I have a top bar hive that was started with a package at the same time, & it's doing well, but I don't think it's strong enough to take brood and give it to the nuc.

My question: should I wait another week and see if there's a virgin queen that hasn't mated yet (which might explain why the colony seems so content), or should I give it up and combine the two hives before I get laying workers? 

Thanks in advance for the advice! Kathy, Lat 48, NW Montana


----------



## RayMarler (Jun 18, 2008)

I would say wait a week as it sounds like there's a good possibility there's a virgin in there.


----------



## jrbbees (Apr 4, 2010)

agree.


----------



## Michael Bush (Aug 2, 2002)

If you are concerned about taking eggs from another new package or small colony, keep in mind that bees have little invested in eggs and the queen can lay far more eggs than a small colony can warm, feed and raise. Taking a frame of eggs from a small struggling new hive and swapping it for an empty comb or any drawn comb will have little impact on the donor colony and may save the recipient if they are indeed queenless. If the recipient didn't need a queen it will fill in the gap while the new queen gets mated and not interfere with things. 

If you are afraid of transferring the queen from the queenright hive, because you are not good at finding queens, then shake or brush all the bees off before you give it to them. 
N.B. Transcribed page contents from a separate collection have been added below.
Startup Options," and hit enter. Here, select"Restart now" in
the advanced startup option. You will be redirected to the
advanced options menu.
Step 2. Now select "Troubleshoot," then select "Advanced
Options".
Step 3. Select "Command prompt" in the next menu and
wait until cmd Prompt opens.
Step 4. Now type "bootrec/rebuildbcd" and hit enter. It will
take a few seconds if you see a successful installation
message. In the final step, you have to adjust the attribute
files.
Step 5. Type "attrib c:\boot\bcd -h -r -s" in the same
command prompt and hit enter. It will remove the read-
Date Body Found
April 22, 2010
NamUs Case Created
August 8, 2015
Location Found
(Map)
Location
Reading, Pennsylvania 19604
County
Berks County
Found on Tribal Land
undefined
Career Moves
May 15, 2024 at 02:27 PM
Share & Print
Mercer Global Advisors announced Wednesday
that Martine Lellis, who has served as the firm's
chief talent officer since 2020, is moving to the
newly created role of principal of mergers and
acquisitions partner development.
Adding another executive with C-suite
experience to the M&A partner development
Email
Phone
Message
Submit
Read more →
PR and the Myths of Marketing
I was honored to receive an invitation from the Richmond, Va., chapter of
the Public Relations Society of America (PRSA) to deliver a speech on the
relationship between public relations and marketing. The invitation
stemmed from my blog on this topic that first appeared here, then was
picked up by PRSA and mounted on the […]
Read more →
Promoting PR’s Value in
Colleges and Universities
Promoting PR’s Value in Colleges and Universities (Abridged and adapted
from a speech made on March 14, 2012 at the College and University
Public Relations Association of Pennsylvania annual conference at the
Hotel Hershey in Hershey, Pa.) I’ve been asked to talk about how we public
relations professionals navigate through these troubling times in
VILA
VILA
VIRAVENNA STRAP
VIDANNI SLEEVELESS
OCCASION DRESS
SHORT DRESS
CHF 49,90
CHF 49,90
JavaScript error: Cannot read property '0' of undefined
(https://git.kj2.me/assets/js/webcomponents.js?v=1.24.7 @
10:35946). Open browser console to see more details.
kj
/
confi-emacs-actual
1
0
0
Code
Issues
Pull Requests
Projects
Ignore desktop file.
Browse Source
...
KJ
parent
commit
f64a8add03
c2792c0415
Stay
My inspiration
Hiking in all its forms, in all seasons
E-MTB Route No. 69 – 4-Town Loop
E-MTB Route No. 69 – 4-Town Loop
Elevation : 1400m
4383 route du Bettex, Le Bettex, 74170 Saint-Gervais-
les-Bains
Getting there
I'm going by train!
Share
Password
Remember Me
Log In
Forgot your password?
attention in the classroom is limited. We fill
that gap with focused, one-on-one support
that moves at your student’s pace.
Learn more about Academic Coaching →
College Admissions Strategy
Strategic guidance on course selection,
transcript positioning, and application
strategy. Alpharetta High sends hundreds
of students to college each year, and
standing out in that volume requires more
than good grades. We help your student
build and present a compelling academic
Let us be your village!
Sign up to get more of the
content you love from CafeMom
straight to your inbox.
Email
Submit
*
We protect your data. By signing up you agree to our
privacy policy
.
There are few solutions as universal in their application and their success than adding a frame of open brood every week for three weeks. It is a virtual panacea for any queen issues. It gives the bees the pheromones to suppress laying workers. It gives them more workers coming in during a period where there is no laying queen. It does not interfere if there is a virgin queen. It gives them the resources to rear a queen. It is virtually foolproof and does not require finding a queen or seeing eggs. If you have any issue with queenrightness, no brood, worried that there is no queen, this is the simple solution that requires no worrying, no waiting, no hoping. You just give them what they need to resolve the situation. If you have any doubts about the queenrightness of a hive, give them some open brood and sleep well. Repeat once a week for two more weeks if you still aren't sure. By then things will be fine. 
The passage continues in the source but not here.